• [Description of the task]:
Give the records below again, word for word. No pictures belong in the copy.

START Records provided

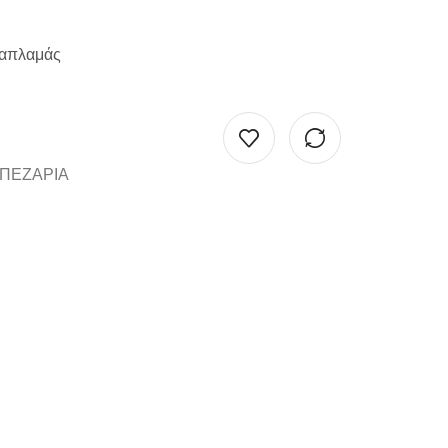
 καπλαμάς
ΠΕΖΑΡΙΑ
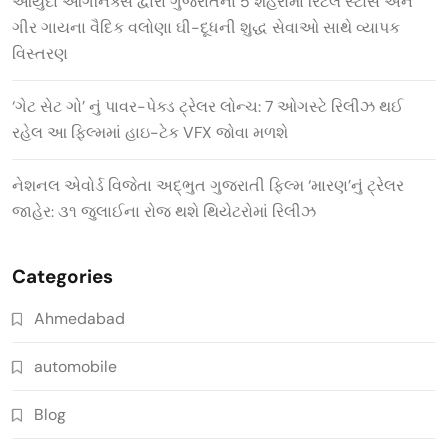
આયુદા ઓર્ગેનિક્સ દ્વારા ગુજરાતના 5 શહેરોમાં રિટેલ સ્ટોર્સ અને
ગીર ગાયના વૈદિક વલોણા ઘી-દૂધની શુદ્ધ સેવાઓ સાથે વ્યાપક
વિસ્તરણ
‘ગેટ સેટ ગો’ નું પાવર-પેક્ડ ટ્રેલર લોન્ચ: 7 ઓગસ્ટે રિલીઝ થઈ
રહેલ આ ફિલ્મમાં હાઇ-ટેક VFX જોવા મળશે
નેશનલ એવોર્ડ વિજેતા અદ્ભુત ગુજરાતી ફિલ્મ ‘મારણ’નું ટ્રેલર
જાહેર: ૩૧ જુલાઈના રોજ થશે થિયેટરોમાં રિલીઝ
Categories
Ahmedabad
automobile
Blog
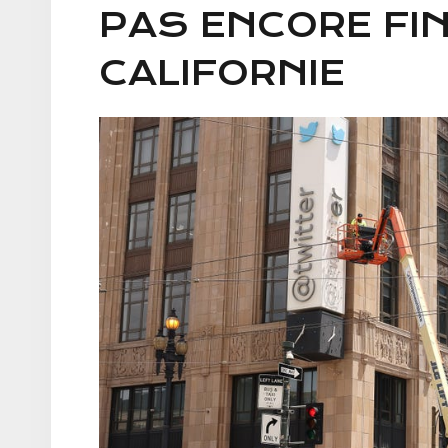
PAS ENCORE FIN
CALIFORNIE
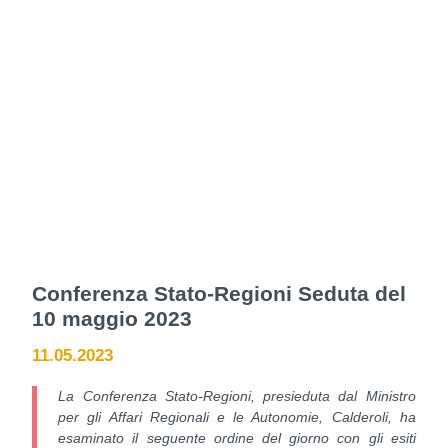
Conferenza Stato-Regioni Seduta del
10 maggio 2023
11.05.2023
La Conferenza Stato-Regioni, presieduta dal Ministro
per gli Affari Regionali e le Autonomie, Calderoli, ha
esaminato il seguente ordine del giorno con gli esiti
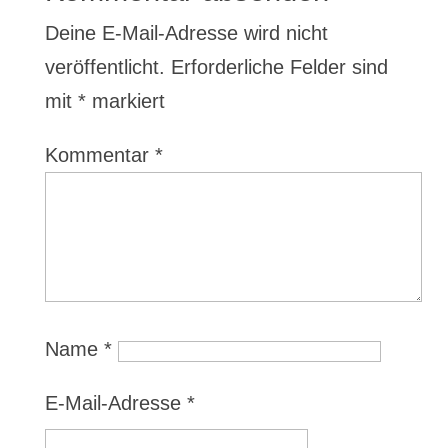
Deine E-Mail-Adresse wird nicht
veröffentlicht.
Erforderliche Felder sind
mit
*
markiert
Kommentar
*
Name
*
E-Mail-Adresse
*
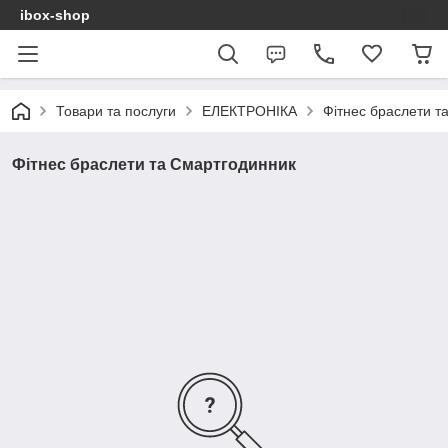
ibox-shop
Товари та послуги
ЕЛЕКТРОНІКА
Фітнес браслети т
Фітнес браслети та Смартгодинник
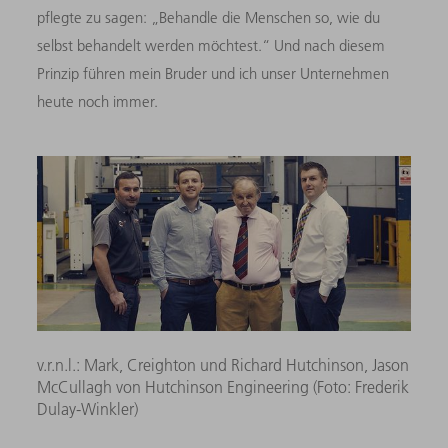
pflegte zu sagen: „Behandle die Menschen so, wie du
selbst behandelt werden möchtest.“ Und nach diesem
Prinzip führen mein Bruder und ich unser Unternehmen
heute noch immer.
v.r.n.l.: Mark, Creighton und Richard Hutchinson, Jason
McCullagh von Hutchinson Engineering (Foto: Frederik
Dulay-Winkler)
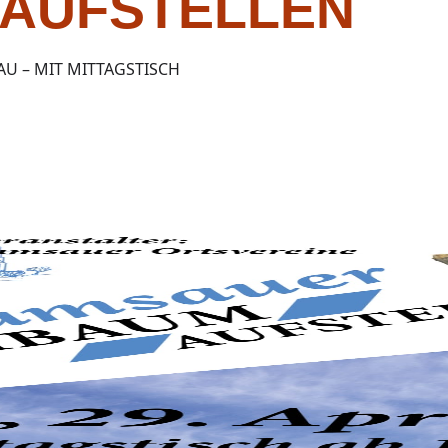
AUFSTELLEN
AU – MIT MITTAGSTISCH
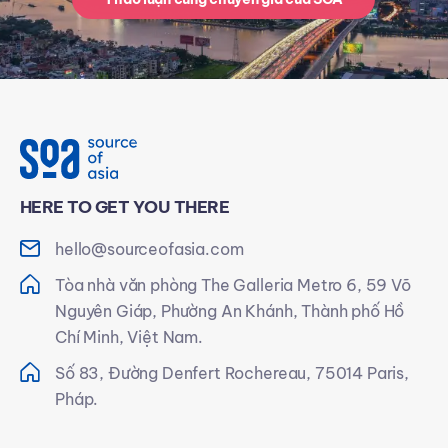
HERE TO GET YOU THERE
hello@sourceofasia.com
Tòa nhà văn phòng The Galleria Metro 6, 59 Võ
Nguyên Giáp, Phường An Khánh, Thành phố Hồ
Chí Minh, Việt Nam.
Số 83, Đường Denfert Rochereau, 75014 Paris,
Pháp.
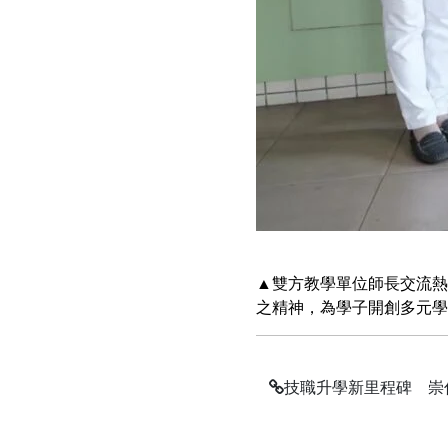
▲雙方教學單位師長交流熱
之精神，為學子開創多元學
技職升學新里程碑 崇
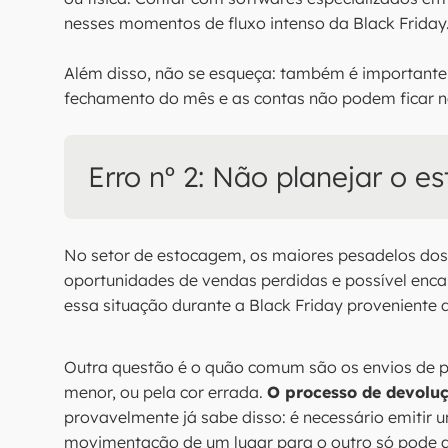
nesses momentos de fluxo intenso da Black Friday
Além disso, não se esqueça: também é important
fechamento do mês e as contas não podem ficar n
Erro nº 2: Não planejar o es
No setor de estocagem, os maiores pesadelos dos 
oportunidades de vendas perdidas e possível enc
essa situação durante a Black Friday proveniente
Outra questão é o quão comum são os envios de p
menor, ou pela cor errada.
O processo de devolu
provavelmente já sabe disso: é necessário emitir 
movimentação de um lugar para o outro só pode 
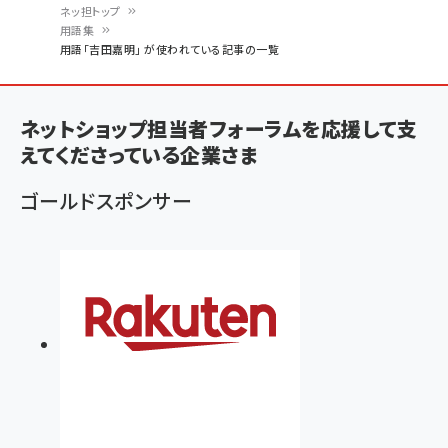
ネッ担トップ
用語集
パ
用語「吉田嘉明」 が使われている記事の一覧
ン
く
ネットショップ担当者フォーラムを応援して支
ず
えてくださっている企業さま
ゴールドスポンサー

END Records provided

• [Answer box]:
 καπλαμάς
ΠΕΖΑΡΙΑ
આયુદા ઓર્ગેનિક્સ દ્વારા ગુજરાતના 5 શહેરોમાં રિટેલ સ્ટોર્સ અને
ગીર ગાયના વૈદિક વલોણા ઘી-દૂધની શુદ્ધ સેવાઓ સાથે વ્યાપક
વિસ્તરણ
‘ગેટ સેટ ગો’ નું પાવર-પેક્ડ ટ્રેલર લોન્ચ: 7 ઓગસ્ટે રિલીઝ થઈ
રહેલ આ ફિલ્મમાં હાઇ-ટેક VFX જોવા મળશે
નેશનલ એવોર્ડ વિજેતા અદ્ભુત ગુજરાતી ફિલ્મ ‘મારણ’નું ટ્રેલર
જાહેર: ૩૧ જુલાઈના રોજ થશે થિયેટરોમાં રિલીઝ
Categories
Ahmedabad
automobile
Blog
PAS ENCORE FIN
CALIFORNIE
Conferenza Stato-Regioni Seduta del
10 maggio 2023
11.05.2023
La Conferenza Stato-Regioni, presieduta dal Ministro
per gli Affari Regionali e le Autonomie, Calderoli, ha
esaminato il seguente ordine del giorno con gli esiti
Deine E-Mail-Adresse wird nicht
veröffentlicht.
Erforderliche Felder sind
mit
*
markiert
Kommentar
*
Name
*
E-Mail-Adresse
*
ibox-shop
Товари та послуги
ЕЛЕКТРОНІКА
Фітнес браслети т
Фітнес браслети та Смартгодинник
pflegte zu sagen: „Behandle die Menschen so, wie du
selbst behandelt werden möchtest.“ Und nach diesem
Prinzip führen mein Bruder und ich unser Unternehmen
heute noch immer.
v.r.n.l.: Mark, Creighton und Richard Hutchinson, Jason
McCullagh von Hutchinson Engineering (Foto: Frederik
Dulay-Winkler)
AUFSTELLEN
AU – MIT MITTAGSTISCH
HERE TO GET YOU THERE
hello@sourceofasia.com
Tòa nhà văn phòng The Galleria Metro 6, 59 Võ
Nguyên Giáp, Phường An Khánh, Thành phố Hồ
Chí Minh, Việt Nam.
Số 83, Đường Denfert Rochereau, 75014 Paris,
Pháp.
▲雙方教學單位師長交流熱
之精神，為學子開創多元學
技職升學新里程碑 崇
nesses momentos de fluxo intenso da Black Friday
Além disso, não se esqueça: também é important
fechamento do mês e as contas não podem ficar n
Erro nº 2: Não planejar o es
No setor de estocagem, os maiores pesadelos dos 
oportunidades de vendas perdidas e possível enc
essa situação durante a Black Friday proveniente
Outra questão é o quão comum são os envios de p
menor, ou pela cor errada.
O processo de devolu
provavelmente já sabe disso: é necessário emitir 
movimentação de um lugar para o outro só pode 
ネッ担トップ
用語集
パ
用語「吉田嘉明」 が使われている記事の一覧
ン
く
ネットショップ担当者フォーラムを応援して支
ず
えてくださっている企業さま
ゴールドスポンサー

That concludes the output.